** About this exercise **
Restate every line of the data word for word, except for the images.

BEGIN Input material

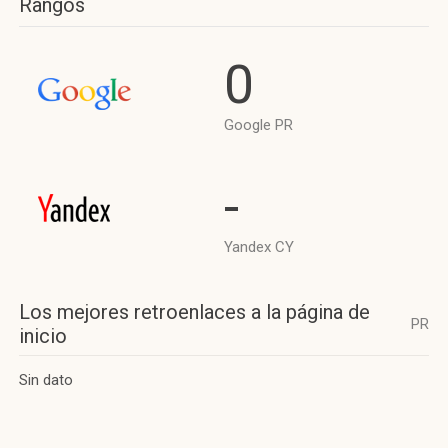
Rangos
0
Google PR
-
Yandex CY
Los mejores retroenlaces a la página de
PR
inicio
Sin dato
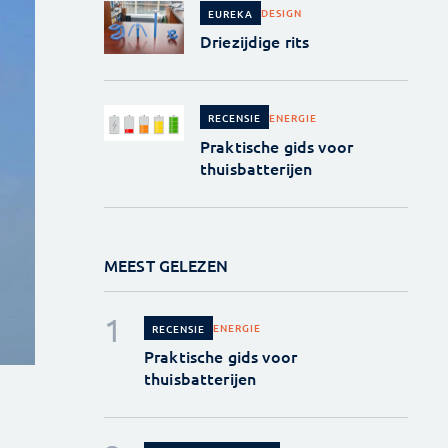
DESIGN
EUREKA
Driezijdige rits
ENERGIE
RECENSIE
Praktische gids voor
thuisbatterijen
MEEST GELEZEN
ENERGIE
RECENSIE
Praktische gids voor
thuisbatterijen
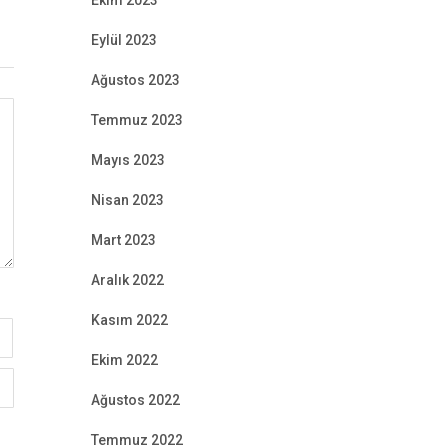
Ekim 2023
Eylül 2023
Ağustos 2023
Temmuz 2023
Mayıs 2023
Nisan 2023
Mart 2023
Aralık 2022
Kasım 2022
Ekim 2022
Ağustos 2022
Temmuz 2022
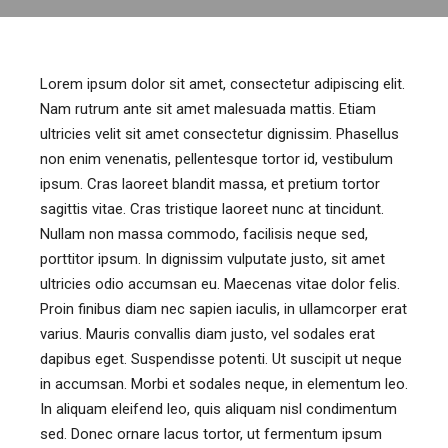
Lorem ipsum dolor sit amet, consectetur adipiscing elit.
Nam rutrum ante sit amet malesuada mattis. Etiam
ultricies velit sit amet consectetur dignissim. Phasellus
non enim venenatis, pellentesque tortor id, vestibulum
ipsum. Cras laoreet blandit massa, et pretium tortor
sagittis vitae. Cras tristique laoreet nunc at tincidunt.
Nullam non massa commodo, facilisis neque sed,
porttitor ipsum. In dignissim vulputate justo, sit amet
ultricies odio accumsan eu. Maecenas vitae dolor felis.
Proin finibus diam nec sapien iaculis, in ullamcorper erat
varius. Mauris convallis diam justo, vel sodales erat
dapibus eget. Suspendisse potenti. Ut suscipit ut neque
in accumsan. Morbi et sodales neque, in elementum leo.
In aliquam eleifend leo, quis aliquam nisl condimentum
sed. Donec ornare lacus tortor, ut fermentum ipsum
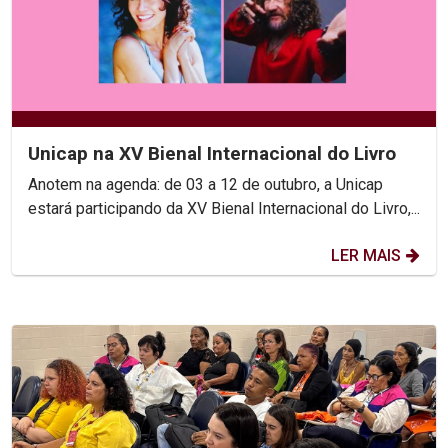
Unicap na XV Bienal Internacional do Livro
Anotem na agenda: de 03 a 12 de outubro, a Unicap
estará participando da XV Bienal Internacional do Livro,...
LER MAIS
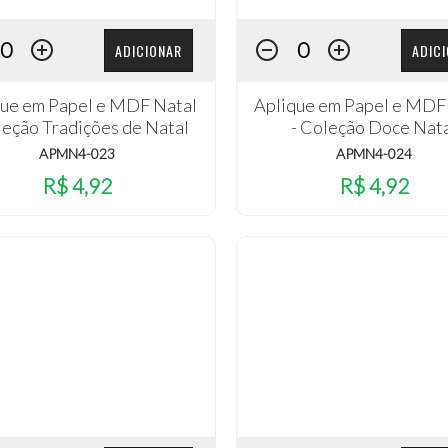
ADICIONAR
ADIC
que em Papel e MDF Natal
Aplique em Papel e MDF
leção Tradições de Natal
- Coleção Doce Nat
APMN4-023
APMN4-024
R$ 4,92
R$ 4,92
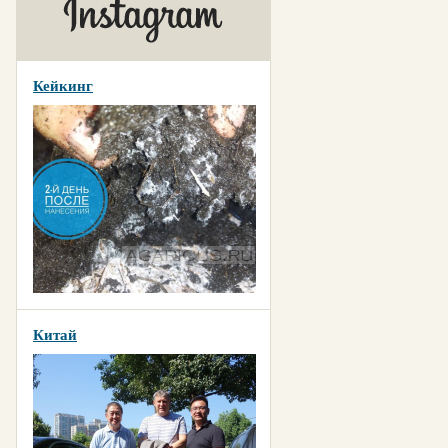
Кейкинг
Китай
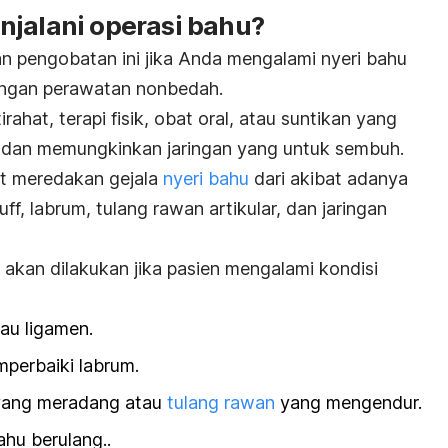
njalani operasi bahu?
 pengobatan ini jika Anda mengalami nyeri bahu
engan perawatan nonbedah.
rahat, terapi fisik, obat oral, atau suntikan yang
 dan memungkinkan jaringan yang untuk sembuh.
at meredakan gejala
nyeri bahu
dari akibat adanya
f, labrum, tulang rawan artikular, dan jaringan
 akan dilakukan jika pasien mengalami kondisi
tau ligamen.
perbaiki labrum.
yang meradang atau
tulang rawan
yang mengendur.
ahu berulang..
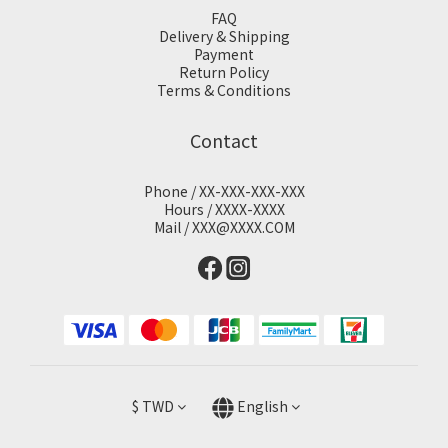
FAQ
Delivery & Shipping
Payment
Return Policy
Terms & Conditions
Contact
Phone / XX-XXX-XXX-XXX
Hours / XXXX-XXXX
Mail / XXX@XXXX.COM
$
TWD
English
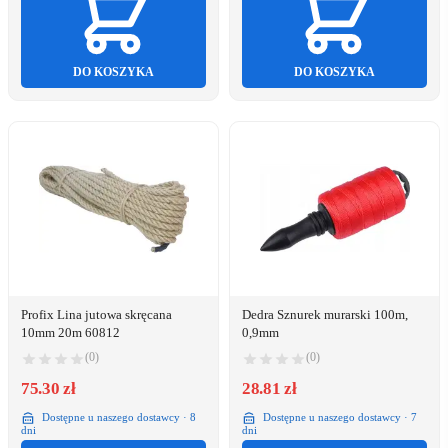
DO KOSZYKA
DO KOSZYKA
Profix Lina jutowa skręcana
Dedra Sznurek murarski 100m,
10mm 20m 60812
0,9mm
(0)
(0)
75.30 zł
28.81 zł
Dostępne u naszego dostawcy · 8
Dostępne u naszego dostawcy · 7
dni
dni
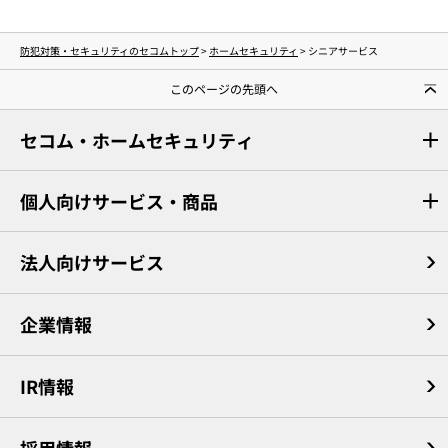
防犯対策・セキュリティのセコムトップ
>
ホームセキュリティ
>
シニアサービス
このページの先頭へ
セコム・ホームセキュリティ
個人向けサービス・商品
法人向けサービス
企業情報
IR情報
採用情報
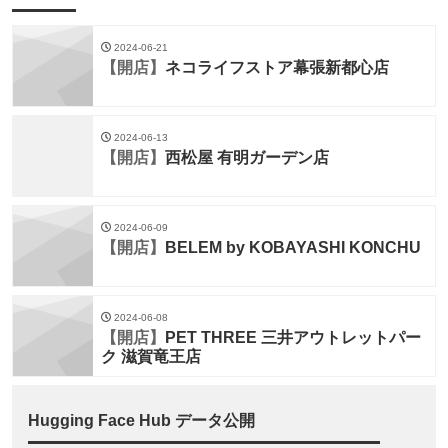
2024-06-21
【開店】
ネコライフストア幕張新都心店
2024-06-13
【開店】
西松屋 有明ガーデン店
2024-06-09
【開店】
BELEM by KOBAYASHI KONCHU
2024-06-08
【開店】
PET THREE 三井アウトレットパー
ク 滋賀竜王店
Hugging Face Hub データ公開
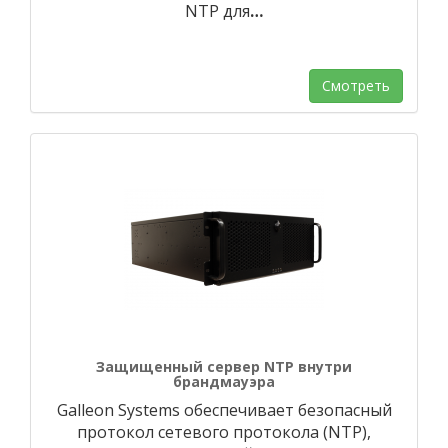
NTP для
…
Смотреть
Защищенный сервер NTP внутри
брандмауэра
Galleon Systems обеспечивает безопасный
протокол сетевого протокола (NTP),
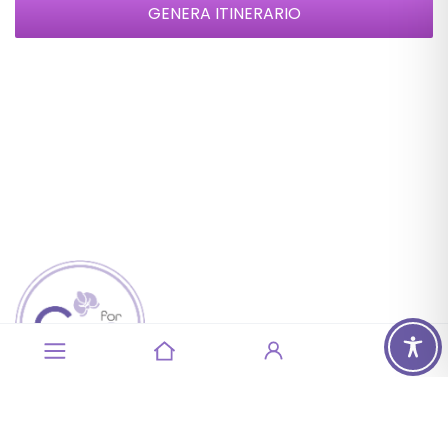
For.me.sa Srl
Via Canvelli 6 – 43015 Noceto PR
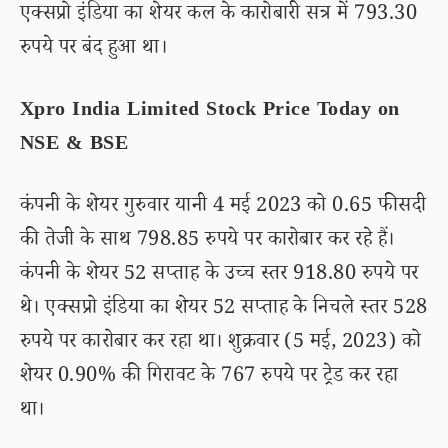
एक्सप्रो इंडिया का शेयर कल के कारोबारी सत्र में 793.30
रुपये पर बंद हुआ था।
Xpro India Limited Stock Price Today on
NSE & BSE
कंपनी के शेयर गुरुवार यानी 4 मई 2023 को 0.65 फीसदी
की तेजी के साथ 798.85 रुपये पर कारोबार कर रहे हैं।
कंपनी के शेयर 52 सप्ताह के उच्च स्तर 918.80 रुपये पर
थे। एक्सप्रो इंडिया का शेयर 52 सप्ताह के निचले स्तर 528
रुपये पर कारोबार कर रहा था। शुक्रवार (5 मई, 2023) को
शेयर 0.90% की गिरावट के 767 रुपये पर ट्रेड कर रहा
था।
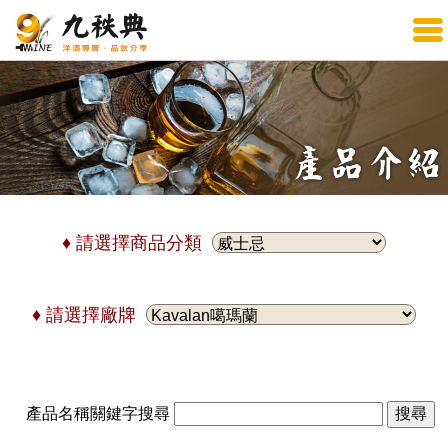
♦ 請選擇商品分類
♦ 請選擇廠牌
產品名稱關鍵字搜尋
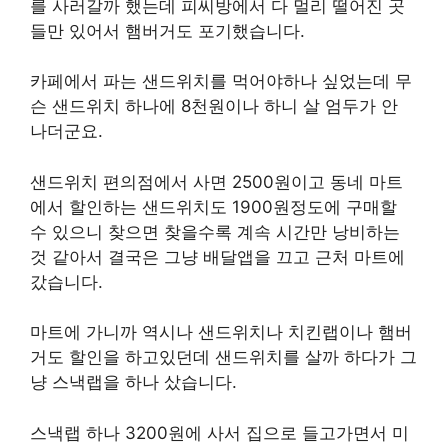
를 사러갈까 했는데 피씨방에서 다 멀리 떨어진 곳
들만 있어서 햄버거도 포기했습니다.
카페에서 파는 샌드위치를 먹어야하나 싶었는데 무
슨 샌드위치 하나에 8천원이나 하니 살 엄두가 안
나더군요.
샌드위치 편의점에서 사면 2500원이고 동네 마트
에서 할인하는 샌드위치도 1900원정도에 구매할
수 있으니 찾으면 찾을수록 계속 시간만 낭비하는
것 같아서 결국은 그냥 배달앱을 끄고 근처 마트에
갔습니다.
마트에 가니까 역시나 샌드위치나 치킨랩이나 햄버
거도 할인을 하고있던데 샌드위치를 살까 하다가 그
냥 스낵랩을 하나 샀습니다.
스낵랩 하나 3200원에 사서 집으로 들고가면서 미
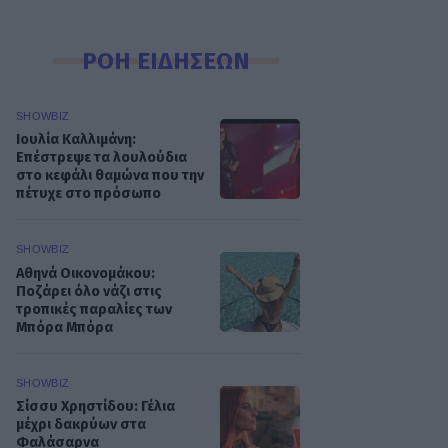
ΡΟΗ ΕΙΔΗΣΕΩΝ
SHOWBIZ
Ιουλία Καλλιμάνη:
Επέστρεψε τα λουλούδια
στο κεφάλι θαμώνα που την
πέτυχε στο πρόσωπο
SHOWBIZ
Αθηνά Οικονομάκου:
Ποζάρει όλο νάζι στις
τροπικές παραλίες των
Μπόρα Μπόρα
SHOWBIZ
Σίσσυ Χρηστίδου: Γέλια
μέχρι δακρύων στα
Φαλάσαρνα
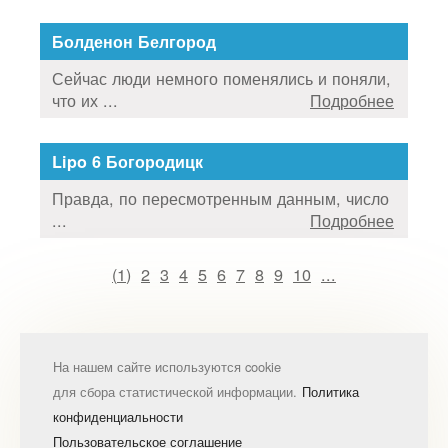
Болденон Белгород
Сейчас люди немного поменялись и поняли,
что их ...
Подробнее
Lipo 6 Богородицк
Правда, по пересмотренным данным, число
...
Подробнее
(
1
)
2
3
4
5
6
7
8
9
10
...
На нашем сайте используются cookie
для сбора статистической информации.
Политика
конфиденциальности
Пользовательское соглашение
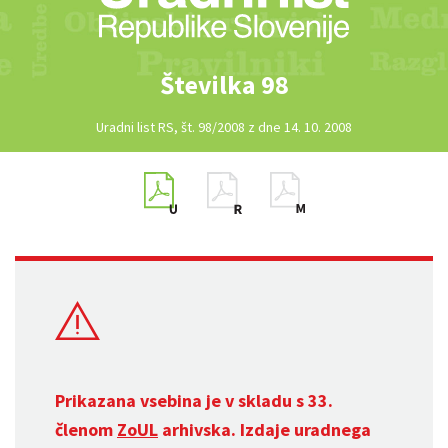
Številka 98
Uradni list RS, št. 98/2008 z dne 14. 10. 2008
Prikazana vsebina je v skladu s 33.
členom
ZoUL
arhivska. Izdaje uradnega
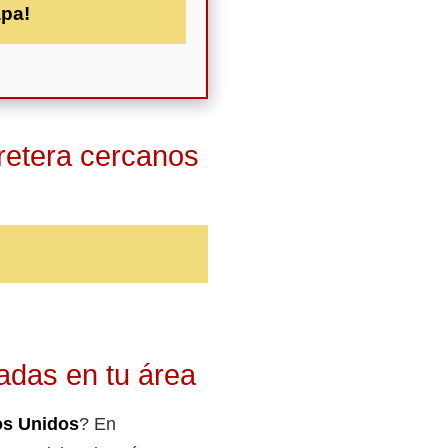
apa!
retera cercanos
adas en tu área
os Unidos
? En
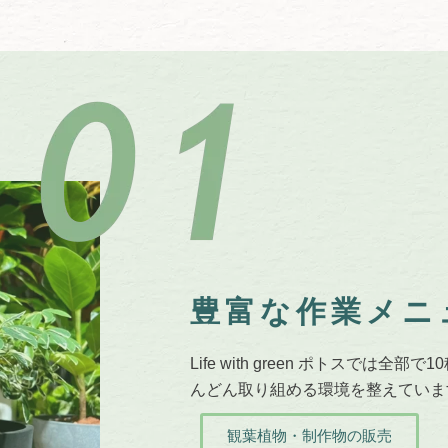
豊富な作業メニ
Life with green ポトスで
んどん取り組める環境を整えていま
観葉植物・制作物の販売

END Input material

** Result **
Rangos
0
Google PR
-
Yandex CY
Los mejores retroenlaces a la página de
PR
inicio
Sin dato
DESIGN
EUREKA
Driezijdige rits
ENERGIE
RECENSIE
Praktische gids voor
thuisbatterijen
MEEST GELEZEN
ENERGIE
RECENSIE
Praktische gids voor
thuisbatterijen
Ekim 2023
Eylül 2023
Ağustos 2023
Temmuz 2023
Mayıs 2023
Nisan 2023
Mart 2023
Aralık 2022
Kasım 2022
Ekim 2022
Ağustos 2022
Temmuz 2022
Lorem ipsum dolor sit amet, consectetur adipiscing elit.
Nam rutrum ante sit amet malesuada mattis. Etiam
ultricies velit sit amet consectetur dignissim. Phasellus
non enim venenatis, pellentesque tortor id, vestibulum
ipsum. Cras laoreet blandit massa, et pretium tortor
sagittis vitae. Cras tristique laoreet nunc at tincidunt.
Nullam non massa commodo, facilisis neque sed,
porttitor ipsum. In dignissim vulputate justo, sit amet
ultricies odio accumsan eu. Maecenas vitae dolor felis.
Proin finibus diam nec sapien iaculis, in ullamcorper erat
varius. Mauris convallis diam justo, vel sodales erat
dapibus eget. Suspendisse potenti. Ut suscipit ut neque
in accumsan. Morbi et sodales neque, in elementum leo.
In aliquam eleifend leo, quis aliquam nisl condimentum
sed. Donec ornare lacus tortor, ut fermentum ipsum
Unicap na XV Bienal Internacional do Livro
Anotem na agenda: de 03 a 12 de outubro, a Unicap
estará participando da XV Bienal Internacional do Livro,...
LER MAIS
ADICIONAR
ADIC
que em Papel e MDF Natal
Aplique em Papel e MDF
leção Tradições de Natal
- Coleção Doce Nat
APMN4-023
APMN4-024
R$ 4,92
R$ 4,92
Кейкинг
Китай
njalani operasi bahu?
 pengobatan ini jika Anda mengalami nyeri bahu
engan perawatan nonbedah.
rahat, terapi fisik, obat oral, atau suntikan yang
 dan memungkinkan jaringan yang untuk sembuh.
at meredakan gejala
nyeri bahu
dari akibat adanya
f, labrum, tulang rawan artikular, dan jaringan
 akan dilakukan jika pasien mengalami kondisi
tau ligamen.
perbaiki labrum.
yang meradang atau
tulang rawan
yang mengendur.
ahu berulang..
FAQ
Delivery & Shipping
Payment
Return Policy
Terms & Conditions
Contact
Phone / XX-XXX-XXX-XXX
Hours / XXXX-XXXX
Mail / XXX@XXXX.COM
$
TWD
English
DO KOSZYKA
DO KOSZYKA
Profix Lina jutowa skręcana
Dedra Sznurek murarski 100m,
10mm 20m 60812
0,9mm
(0)
(0)
75.30 zł
28.81 zł
Dostępne u naszego dostawcy · 8
Dostępne u naszego dostawcy · 7
dni
dni
防犯対策・セキュリティのセコムトップ
>
ホームセキュリティ
>
シニアサービス
このページの先頭へ
セコム・ホームセキュリティ
個人向けサービス・商品
法人向けサービス
企業情報
IR情報
採用情報
2024-06-21
【開店】
ネコライフストア幕張新都心店
2024-06-13
【開店】
西松屋 有明ガーデン店
2024-06-09
【開店】
BELEM by KOBAYASHI KONCHU
2024-06-08
【開店】
PET THREE 三井アウトレットパー
ク 滋賀竜王店
Hugging Face Hub データ公開
NTP для
…
Смотреть
Защищенный сервер NTP внутри
брандмауэра
Galleon Systems обеспечивает безопасный
протокол сетевого протокола (NTP),
For.me.sa Srl
Via Canvelli 6 – 43015 Noceto PR
एक्सप्रो इंडिया का शेयर कल के कारोबारी सत्र में 793.30
रुपये पर बंद हुआ था।
Xpro India Limited Stock Price Today on
NSE & BSE
कंपनी के शेयर गुरुवार यानी 4 मई 2023 को 0.65 फीसदी
की तेजी के साथ 798.85 रुपये पर कारोबार कर रहे हैं।
कंपनी के शेयर 52 सप्ताह के उच्च स्तर 918.80 रुपये पर
थे। एक्सप्रो इंडिया का शेयर 52 सप्ताह के निचले स्तर 528
रुपये पर कारोबार कर रहा था। शुक्रवार (5 मई, 2023) को
शेयर 0.90% की गिरावट के 767 रुपये पर ट्रेड कर रहा
था।
♦ 請選擇商品分類
♦ 請選擇廠牌
產品名稱關鍵字搜尋
를 사러갈까 했는데 피씨방에서 다 멀리 떨어진 곳
들만 있어서 햄버거도 포기했습니다.
카페에서 파는 샌드위치를 먹어야하나 싶었는데 무
슨 샌드위치 하나에 8천원이나 하니 살 엄두가 안
나더군요.
샌드위치 편의점에서 사면 2500원이고 동네 마트
에서 할인하는 샌드위치도 1900원정도에 구매할
수 있으니 찾으면 찾을수록 계속 시간만 낭비하는
것 같아서 결국은 그냥 배달앱을 끄고 근처 마트에
갔습니다.
마트에 가니까 역시나 샌드위치나 치킨랩이나 햄버
거도 할인을 하고있던데 샌드위치를 살까 하다가 그
냥 스낵랩을 하나 샀습니다.
스낵랩 하나 3200원에 사서 집으로 들고가면서 미
ΡΟΗ ΕΙΔΗΣΕΩΝ
SHOWBIZ
Ιουλία Καλλιμάνη:
Επέστρεψε τα λουλούδια
στο κεφάλι θαμώνα που την
πέτυχε στο πρόσωπο
SHOWBIZ
Αθηνά Οικονομάκου:
Ποζάρει όλο νάζι στις
τροπικές παραλίες των
Μπόρα Μπόρα
SHOWBIZ
Σίσσυ Χρηστίδου: Γέλια
μέχρι δακρύων στα
Φαλάσαρνα
Болденон Белгород
Сейчас люди немного поменялись и поняли,
что их ...
Подробнее
Lipo 6 Богородицк
Правда, по пересмотренным данным, число
...
Подробнее
(
1
)
2
3
4
5
6
7
8
9
10
...
На нашем сайте используются cookie
для сбора статистической информации.
Политика
конфиденциальности
Пользовательское соглашение
Številka 98
Uradni list RS, št. 98/2008 z dne 14. 10. 2008
Prikazana vsebina je v skladu s 33.
členom
ZoUL
arhivska. Izdaje uradnega
apa!
retera cercanos
adas en tu área
os Unidos
? En
豊富な作業メニ
Life with green ポトスで
んどん取り組める環境を整えていま
観葉植物・制作物の販売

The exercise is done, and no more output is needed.